Sandalwood is an all-encompassing gift to humanity. Sandalwood not only offers a luxurious aroma to please your senses but also heals you in its myriad ways.

Sandalwood (botanical name: Santalum album), is one of the most ancient trees, with it’s use dating back to at least 3100 BCE. It has an intensely sweet, woody, balsamic, and slightly musky aroma.

It is a priceless ingredient for luxury perfumes, incenses, essential oils, and cosmetics. Sandalwood is native to South India and later spread to the entirety of South Asia.

The Sandalwood tree takes about 10 – 15 years to mature and turn aromatic. A 26-year-old tree is at its fragrant best and yields rich heartwood.

Due to long-term maintenance costs involved, Sandalwood justifies the high price it commands. It is the 2nd most valuable tree on earth.
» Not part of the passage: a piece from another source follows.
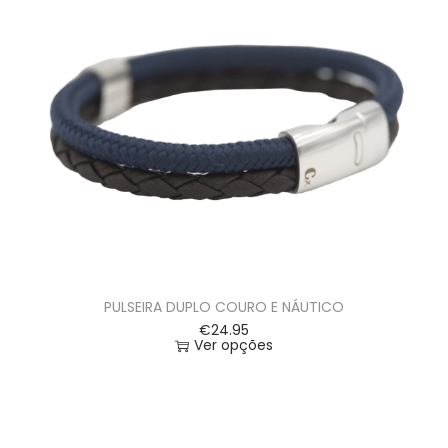
PULSEIRA DUPLO COURO E NÁUTICO
€
24.95
Ver opções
Benefits of Sandalwood to Mankind

Sandalwood in Religion:

• Indian Sandalwood (Santalum album), has its reference in one of the oldest Hindu Vedic scriptures. The Nirukta. They still consider it a divine wood. So it’s used in carving religious idols as it retains the fragrance for decades.

• Buddhists and Taoists believe Sandalwood helps strengthen one’s spiritual essence. Sandalwood oil helps achieve inner peace and feelings of greater unity during meditation.

• The Sufis of Islam mark the graves of the deceased with Sandalwood paste. The tree is thought to guide the soul into the next life.

• Ancient Egyptians used Sandalwood for anointments, embalming, and funerals.

Sandalwood in Perfumes and Cosmetics:

• Due to the luxurious fragrance it exudes, perfume and cosmetics industries use it extensively.

• Sandalwood oil blended with other aromatic oils like lavender makes for an enriching Spa and massage experience.

• Ancient Indians and Egyptians widely used Sandalwood in cosmetics and perfumes. They still do.

Australian Sandalwood: How can you help in its sustainability?

Due to rampant exploitation, the native Sandalwood species in India and Hawaii are already endangered. Australia’s native Sandalwood named “Santalum spicatum” is, however, far from endangerment. The government of Australia has been employing sustainable measures and workable policies to make this feasible.

Wild Western Australia is the current sandalwood belt where royal Indian variety is also planted. Australia already caters to 40% of world market share, according to a study. The demand for Sandalwood will increase multifold in a decade.

By 2025, Australia will have ready, the commercially viable Sandalwood trees. It is touted to surpass the other significant producers of Sandalwood by then. Individuals, therefore, need to support the Australian government in its sustainability efforts.

One way is by making sure you know where your essential oils and Sandalwood are being sourced from.